The incident on lap two yesterday left Hamilton with a puncture and ultimately led to the Briton's retirement from the race, while Rosberg went on to finish second and extend his lead to 29 points.
Hamilton told reporters that the German, whose car's front wing clipped Hamilton's rear tyre in a failed attempt to overtake, had done it on purpose. "We just had a meeting about it and he basically said he did it on purpose. He said he did it on purpose," repeated the Briton. "He said he could have avoided it. He said 'I did it to prove a point'."
"You don't have to just rely on me, go and ask [Mercedes team managers] Toto [Wolff] and Paddy [Lowe]who are not happy with him as well," Hamilton added. "I was gobsmacked when I was listening to the meeting. You need to ask him what point he was trying to make."
Rosberg, whose relationship with Hamilton has deteriorated this season as their boyhood friendship fragments, told reporters that the collision was a racing incident.
"We had a discussion, as is important after such circumstances, because obviously what happened cost the team a lot of points. That is the main focus and the biggest issue with such a happening as today," said the Mercedes driver, who stepped on to the podium to boos and whistles from the crowd. "I'm not going to go into any details, that wouldn't be the right thing to do. We need to review and discuss how we move forward."
Wolff later attempted to clarify what had happened in the meeting.
He said: "Nico felt he needed to hold his line. He needed to make a point. He [Rosberg] didn't give in. He thought it was for Lewis to leave him space, and that Lewis didn't leave him space. So they agreed to disagree in a very heated discussion among ourselves, but it wasn't deliberately crashing. That is nonsense."

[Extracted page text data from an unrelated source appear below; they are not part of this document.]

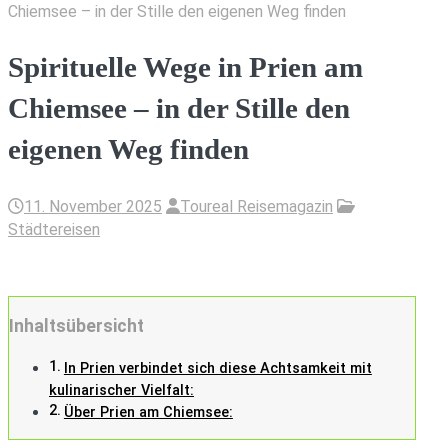
Chiemsee – in der Stille den eigenen Weg finden
Spirituelle Wege in Prien am
Chiemsee – in der Stille den
eigenen Weg finden
11. November 2025
Toureal Reisemagazin
Städtereisen
Inhaltsübersicht
In Prien verbindet sich diese Achtsamkeit mit
kulinarischer Vielfalt:
Über Prien am Chiemsee: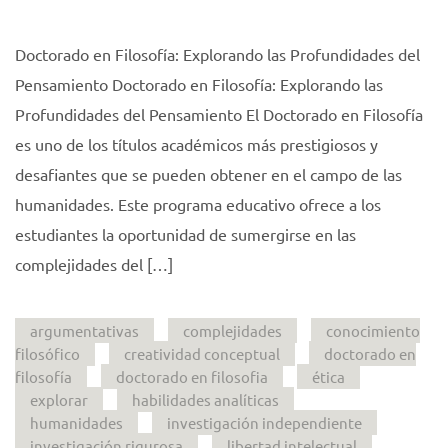
Doctorado en Filosofía: Explorando las Profundidades del
Pensamiento Doctorado en Filosofía: Explorando las
Profundidades del Pensamiento El Doctorado en Filosofía
es uno de los títulos académicos más prestigiosos y
desafiantes que se pueden obtener en el campo de las
humanidades. Este programa educativo ofrece a los
estudiantes la oportunidad de sumergirse en las
complejidades del […]
argumentativas
complejidades
conocimiento
filosófico
creatividad conceptual
doctorado en
filosofía
doctorado en filosofia
ética
explorar
habilidades analíticas
humanidades
investigación independiente
investigación rigurosa
libertad intelectual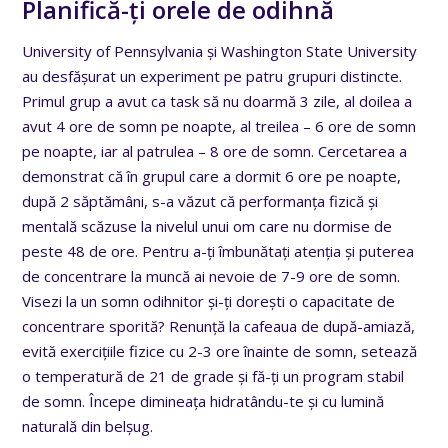
Planifică-ți orele de odihnă
University of Pennsylvania și Washington State University
au desfășurat un experiment pe patru grupuri distincte.
Primul grup a avut ca task să nu doarmă 3 zile, al doilea a
avut 4 ore de somn pe noapte, al treilea – 6 ore de somn
pe noapte, iar al patrulea – 8 ore de somn. Cercetarea a
demonstrat că în grupul care a dormit 6 ore pe noapte,
după 2 săptămâni, s-a văzut că performanța fizică și
mentală scăzuse la nivelul unui om care nu dormise de
peste 48 de ore. Pentru a-ți îmbunătați atenția și puterea
de concentrare la muncă ai nevoie de 7-9 ore de somn.
Visezi la un somn odihnitor și-ți dorești o capacitate de
concentrare sporită? Renunță la cafeaua de după-amiază,
evită exercițiile fizice cu 2-3 ore înainte de somn, setează
o temperatură de 21 de grade și fă-ți un program stabil
de somn. Începe dimineața hidratându-te și cu lumină
naturală din belșug.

Wolff had, however, in the immediate aftermath of the race - which was won by Red Bull's Daniel Ricciardo - said: "You don't try to overtake with the knife between your teeth in lap No.2 and damage both cars," adding that the incident was "absolutely unacceptable".
Retired triple champion and Mercedes non-executive chairman Niki Lauda, speaking before the meeting with drivers, said Rosberg was at fault since Hamilton was in front. "We lost the whole race, we could have been first and second … he provoked it, no question," he said.
"Accidents can happen, and I have foreseen them anyway if two guys are fighting freely all the way to the end, and it is accepted - but not on the second lap."